Patanjali Foods Ltd. reports standalone revenue from operations of Rs 8,900 cr, marking 24% YoY growth

New Delhi: Patanjali Foods Limited announced its unaudited financial results for the quarter ended June 30, 2025, on Thursday.

During the quarter, the inflation reduced and fell to 2.1% in the month of June, the lowest in the last three years. Despite this, the quarter witnessed a tough operating environment, mainly due to subdued urban demand and elevated competition from regional and new age D2C companies.

However, the rural demand remained stable and outpaced the urban demand.

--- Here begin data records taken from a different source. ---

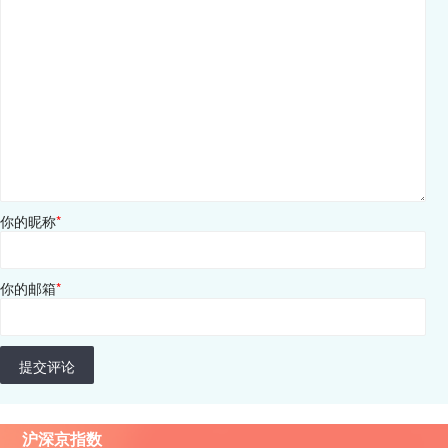
你的昵称
*
你的邮箱
*
提交评论
沪深京指数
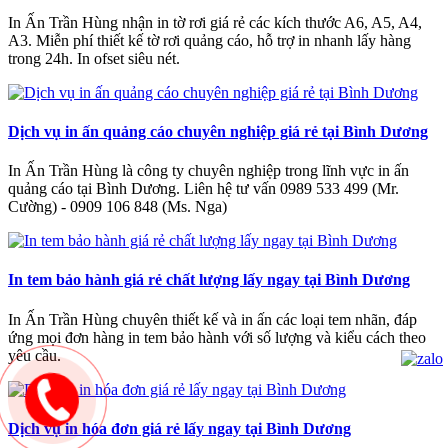
In Ấn Trần Hùng nhận in tờ rơi giá rẻ các kích thước A6, A5, A4,
A3. Miễn phí thiết kế tờ rơi quảng cáo, hỗ trợ in nhanh lấy hàng
trong 24h. In ofset siêu nét.
Dịch vụ in ấn quảng cáo chuyên nghiệp giá rẻ tại Bình Dương
In Ấn Trần Hùng là công ty chuyên nghiệp trong lĩnh vực in ấn
quảng cáo tại Bình Dương. Liên hệ tư vấn 0989 533 499 (Mr.
Cường) - 0909 106 848 (Ms. Nga)
In tem bảo hành giá rẻ chất lượng lấy ngay tại Bình Dương
In Ấn Trần Hùng chuyên thiết kế và in ấn các loại tem nhãn, đáp
ứng mọi đơn hàng in tem bảo hành với số lượng và kiểu cách theo
yêu cầu.
Dịch vụ in hóa đơn giá rẻ lấy ngay tại Bình Dương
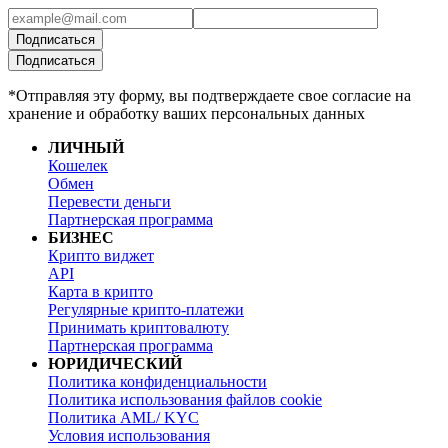
Подписаться
Подписаться
*Отправляя эту форму, вы подтверждаете свое согласие на
хранение и обработку ваших персональных данных
ЛИЧНЫЙ
Кошелек
Обмен
Перевести деньги
Партнерская программа
БИЗНЕС
Крипто виджет
API
Карта в крипто
Регулярные крипто-платежи
Принимать криптовалюту
Партнерская программа
ЮРИДИЧЕСКИЙ
Политика конфиденциальности
Политика использования файлов cookie
Политика AML/ KYC
Условия использования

Effective May 31, 2025, the Indian government halved the basic customs duty on crude palm, sunflower, and soybean oils. This change had an impact on the pricing and demand for edible oils during the quarter.

Further, during the quarter, the overall demand remained subdued, particularly in non-essential and premium FMCG categories, on account of various welfare schemes by government, offering free food items to the public along with policy for duty free import of yellow peas.

The revenue from operations stood at Rs 8,899.70 cr while it was Rs 7,177.17 cr in Q1FY25. The gross profit stood at Rs 1,259.19 cr vis–a–vis Rs 1,017.02 cr of the same period last year, reporting YoY growth of 23.81%. The Gross Profit Margin (on Total Income basis) stood at 14.13%. Advertising and sales promotion expenses accounted for 0.72% of revenue from operations.

In Q1FY26, various initiatives were undertaken by the company to enhance its distribution architecture including establishing new direct outlets with focus on middle India cluster. Also, there has been expansion of rural reach through Super Stockist network program, Grameen Vitrak Program initiatives and setting up of new Grameen Arogya Kendras as Rural India continues to anchor volume.